Slow Queries? Move Fast to Fix Them
What Are the Effects of Slow Queries?
Slow queries can have serious negative impacts on your business. The impacts will vary depending on your architecture, industry, or application, but the bottom line is to not ignore them. Let’s discuss whom and what they will impact.
Slow Queries Affect Users
Quick response time is the key to making end users happy. In many cases, what users end up seeing on a webpage comes straight from the database with minimal hops in between. That means application response time is primarily just database response time and query latency. Having slow queries means your users are more likely to see spinners or loading screens instead of the information they’ve requested.
For more on application response times and user satisfaction, check out the Apdex metric.
Slow Queries Affect Other Parts of a System
For most web architectures, like the three-tier architecture, the database is often at the bottom of the stack. It’s the foundation. When there’s high latency at the foundation of a system, it bubbles up to higher levels and affects other components of a system.
Database latency escalates to APIs and applications, and eventually end users.
Slow Queries Can Lead to Inefficient Use of Resources
Slow queries can mean your database does more work than it needs to, which means it’s using more resources than it needs to. When limited resources like CPU or I/O run out, everything can start to slow down. Inefficient use of resources is also a problem when you’re not using the resources you have. For example, if your database has a locking problem, you could have slow queries without saturating any of your resources.
Why Are Queries Slow?
Now that we have an idea of the consequences of slow queries, let’s think about why queries are slow in the first place. Let’s focus on the three biggest reasons:
- Queries may have a lot of work to do
- Queries may not have resources to do work quickly
- Queries may be waiting
Queries May Have a Lot of Work to Do
Query execution involves doing work like reading data from storage, performing computation, and organizing data together in different ways. There are lots of factors involved! For example, if your data set can fit comfortably in memory, then reading data from storage will never be a significant part of the equation. Other factors like grouping, filtering, joining tables together, and sorting introduce their own complexities in terms of how much work is done.
In general, the more data you have, the more work queries generally have to do to give you the results you want. A full table scan means a query has to read all of the rows in a table. If there are billions of rows, this will take a while no matter what. The “Use The Index, Luke” database performance guide has a great section on data volume and query performance.

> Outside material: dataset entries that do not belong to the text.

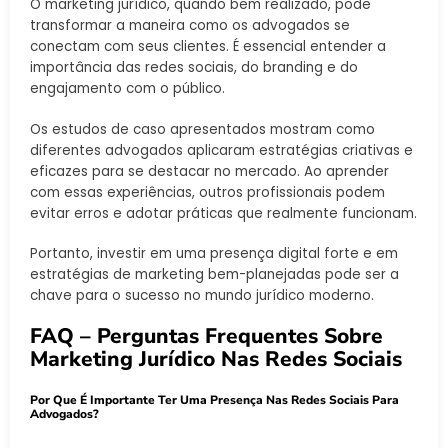
O marketing jurídico, quando bem realizado, pode
transformar a maneira como os advogados se
conectam com seus clientes. É essencial entender a
importância das redes sociais, do branding e do
engajamento com o público.
Os estudos de caso apresentados mostram como
diferentes advogados aplicaram estratégias criativas e
eficazes para se destacar no mercado. Ao aprender
com essas experiências, outros profissionais podem
evitar erros e adotar práticas que realmente funcionam.
Portanto, investir em uma presença digital forte e em
estratégias de marketing bem-planejadas pode ser a
chave para o sucesso no mundo jurídico moderno.
FAQ – Perguntas Frequentes Sobre
Marketing Jurídico Nas Redes Sociais
Por Que É Importante Ter Uma Presença Nas Redes Sociais Para
Advogados?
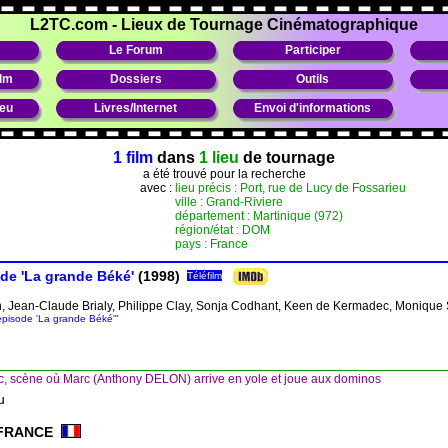
L2TC.com
-
Lieux de Tournage Cinématographique
Le Forum
Participer
ilm
Dossiers
Outils
ieu
Livres/Internet
Envoi d'informations
1 film
dans
1 lieu
de tournage
a été trouvé pour la recherche
avec :
lieu précis : Port, rue de Lucy de Fossarieu
ville : Grand-Riviere
département : Martinique (972)
région/état : DOM
pays : France
ode 'La grande Béké'
(1998)
Téléfilm
n, Jean-Claude Brialy, Philippe Clay, Sonja Codhant, Keen de Kermadec, Monique 
: episode 'La grande Béké'"
, scène où Marc (Anthony DELON) arrive en yole et joue aux dominos
u
FRANCE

Queries May Not Have Resources to Do Work Quickly
Even if your query doesn’t have to do a lot of work, its execution isn’t isolated from the rest of the work being done in a system. If your resources like disk I/O, network throughput, or CPU are at capacity, then your queries can take more time to run.
Queries May Be Waiting
Maybe your queries do relatively little work, aren’t starved for resources, and are still slow because they’re waiting. Often, queries are waiting on other queries because locks at the data level (row locks) or higher level activity like flushing data out to disk or performing maintenance on a global cache.
How to Find and Improve Slow Queries
The query profiler in Database Performance Monitor (DPM) can show you top queries consuming a large portion of your database’s execution time without using indexes. In many cases, adding an index reduces the amount of data the server needs to examine to run the query and improves execution speed.
DPM also performs SQL analysis to let you know if a query could use improvement based on best practices.
DPM also captures explain plans automatically, so you can immediately see the execution plan of a slow query, and see how it changes over time or across hosts.
The charts page has plenty of organized key system performance metrics to let you know when a system resource is hitting its limits. Note that you can set a threshold alert on any metric, so you can receive notifications before a disaster happens.
In the End
The impacts of slow queries will vary in severity depending on your architecture, industry, or application but the bottom line is to not ignore them, as doing so could have a detrimental impact on your business and user satisfaction.